Tuesday, February 18, 2014

Electronic Kits

You know what you can't do on an electronic drum kit? Cymbal scrapes.
There's some other drum special effects you can't do but for all intents and porpoises you can basically do whatever you need to.
Here's a dude giving a fairly good overview of the sounds and playability of the Alesis DM10 Studio kit. You know, by playing it.
You know what the downside of an electronic drum kit is? At the high end at least?
They're #&*$($&)#)! expensive!
Why would I pay more on a dumb electronic drum kit than I've paid for all my guitars? Good grief.
I mean really. Sure, there are some cheap and mid-priced ones. But to get pro you have to spend some real bank. There is no Yamaha drum kit between about $1800 and $4300. The stupid "brain" of the kits -- the actual thing which makes the sounds -- the only one of those which have more than two outputs (which is honestly pretty critical to recording) are at least $1500 in the Yamaha and the Roland range. The Roland is actually over two grand thank-you-very-much.

Sure. There's the Alesis.
For me, as long as the triggering works well, we can use the sounds from a computer via MIDI. Actually. Huh. That opens up our options quite a bit doesn't it?

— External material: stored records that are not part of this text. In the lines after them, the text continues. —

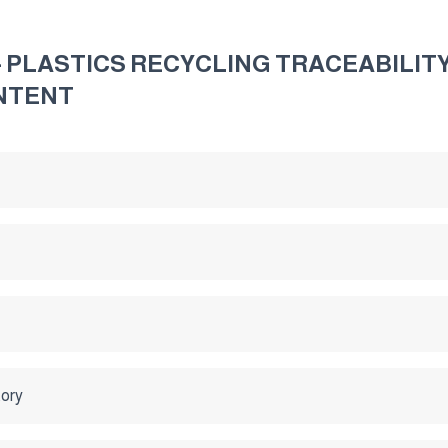
 - PLASTICS RECYCLING TRACEABILI
NTENT
tory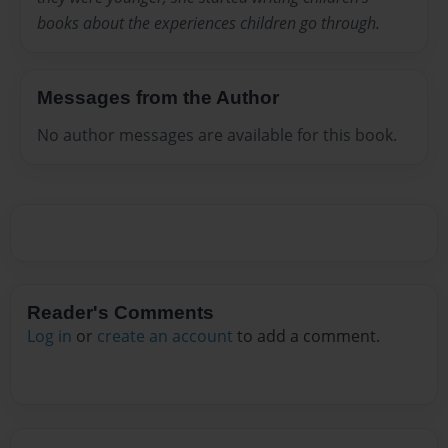
books about the experiences children go through.
Messages from the Author
No author messages are available for this book.
Reader's Comments
Log in
or
create an account
to add a comment.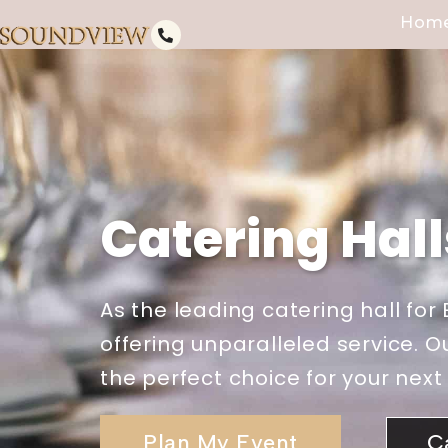
Hom
Catering Hal
As the leading catering hall fo
offering unparalleled service.
the perfect choice for your next
Plan My Event
C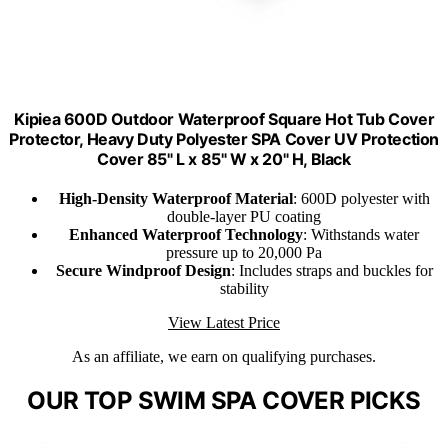
Kipiea 600D Outdoor Waterproof Square Hot Tub Cover
Protector, Heavy Duty Polyester SPA Cover UV Protection
Cover 85" L x 85" W x 20" H, Black
High-Density Waterproof Material
: 600D polyester with
double-layer PU coating
Enhanced Waterproof Technology
: Withstands water
pressure up to 20,000 Pa
Secure Windproof Design
: Includes straps and buckles for
stability
View Latest Price
As an affiliate, we earn on qualifying purchases.
OUR TOP SWIM SPA COVER PICKS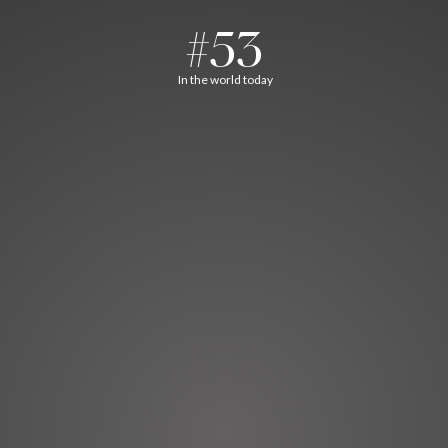
#53
In the world today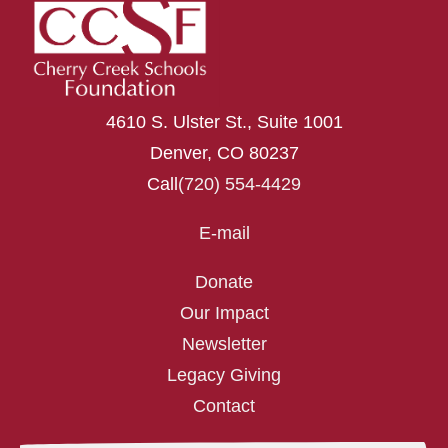
4610 S. Ulster St., Suite 1001
Denver, CO 80237
Call
(720) 554-4429
E-mail
Donate
Our Impact
Newsletter
Legacy Giving
Contact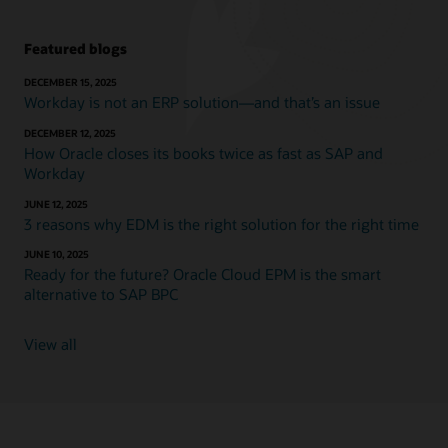
Featured blogs
DECEMBER 15, 2025
Workday is not an ERP solution—and that’s an issue
DECEMBER 12, 2025
How Oracle closes its books twice as fast as SAP and
Workday
JUNE 12, 2025
3 reasons why EDM is the right solution for the right time
JUNE 10, 2025
Ready for the future? Oracle Cloud EPM is the smart
alternative to SAP BPC
View all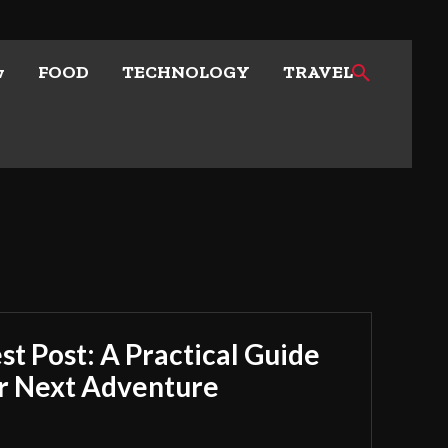
w
FOOD
TECHNOLOGY
TRAVEL
t Post: A Practical Guide
ur Next Adventure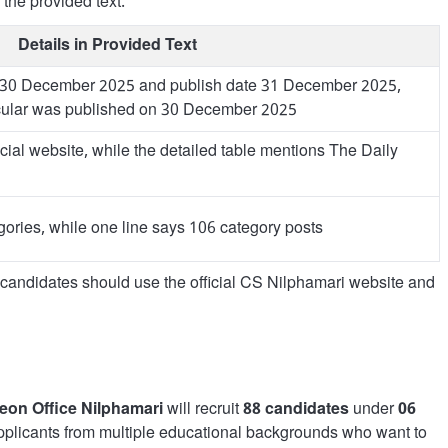
 the provided text.
Details in Provided Text
 30 December 2025 and publish date 31 December 2025,
ircular was published on 30 December 2025
cial website, while the detailed table mentions The Daily
ories, while one line says 106 category posts
, candidates should use the official CS Nilphamari website and
geon Office Nilphamari
will recruit
88 candidates
under
06
 applicants from multiple educational backgrounds who want to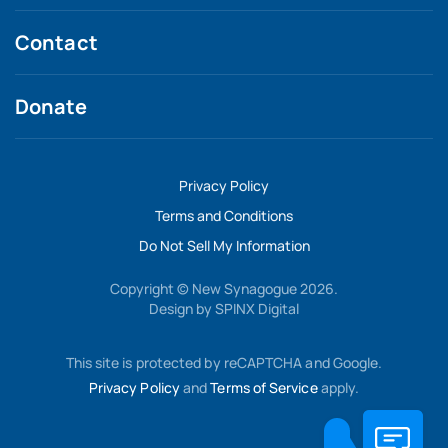
Contact
Donate
Privacy Policy
Terms and Conditions
Do Not Sell My Information
Copyright © New Synagogue 2026.
Design by
SPINX Digital
This site is protected by reCAPTCHA and Google.
Privacy Policy
and
Terms of Service
apply.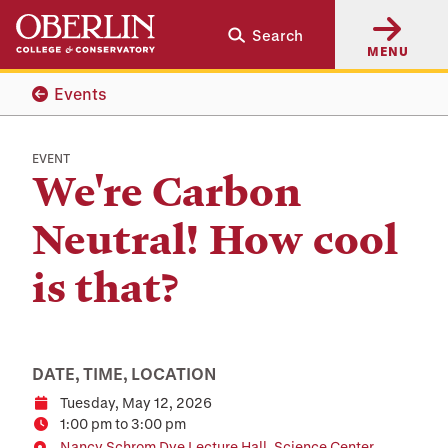
Skip
Skip
Search
to
to
MENU
main
main
content
navigation
Events
EVENT
We're Carbon
Neutral! How cool
is that?
DATE, TIME, LOCATION
Tuesday, May 12, 2026
Date
1:00 pm to 3:00 pm
Time
Nancy Schrom Dye Lecture Hall, Science Center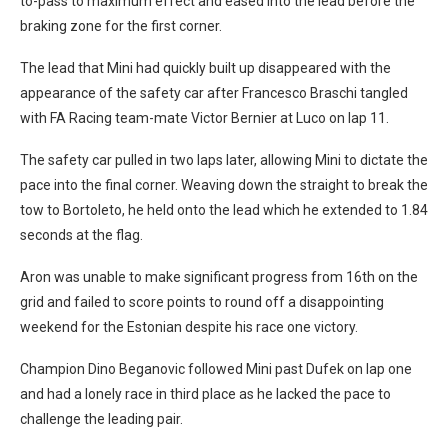
to-pass to maximum effect and eased into the lead before the
braking zone for the first corner.
The lead that Mini had quickly built up disappeared with the
appearance of the safety car after Francesco Braschi tangled
with FA Racing team-mate Victor Bernier at Luco on lap 11.
The safety car pulled in two laps later, allowing Mini to dictate the
pace into the final corner. Weaving down the straight to break the
tow to Bortoleto, he held onto the lead which he extended to 1.84
seconds at the flag.
Aron was unable to make significant progress from 16th on the
grid and failed to score points to round off a disappointing
weekend for the Estonian despite his race one victory.
Champion Dino Beganovic followed Mini past Dufek on lap one
and had a lonely race in third place as he lacked the pace to
challenge the leading pair.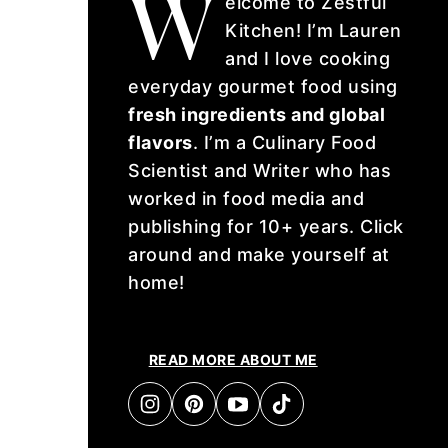
W
elcome to Zestful
Kitchen! I’m Lauren
and I love cooking
everyday gourmet food using
fresh ingredients and global
flavors
. I’m a Culinary Food
Scientist and Writer who has
worked in food media and
publishing for 10+ years. Click
around and make yourself at
home!
READ MORE ABOUT ME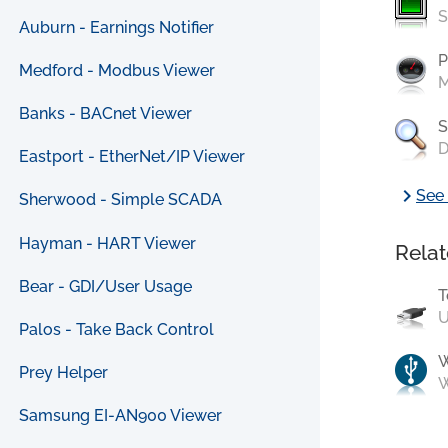
S
Auburn - Earnings Notifier
P
Medford - Modbus Viewer
M
Banks - BACnet Viewer
S
D
Eastport - EtherNet/IP Viewer
chevron_right
See 
Sherwood - Simple SCADA
Hayman - HART Viewer
Relat
Bear - GDI/User Usage
T
U
Palos - Take Back Control
Prey Helper
W
Samsung EI-AN900 Viewer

I think having a continuously variable hi hat is important. And who doesn't want three zones on the ride? But if we're just pouring MIDI into a computer we don't have to worry about multiple outputs from the drum module itself (and you pay a monster premium for more than two outputs, let me tell ya.)
The other thing about the Alesis which is interesting is that although nobody really likes the stock heads it's fairly simple to put on new mesh heads. So there's that.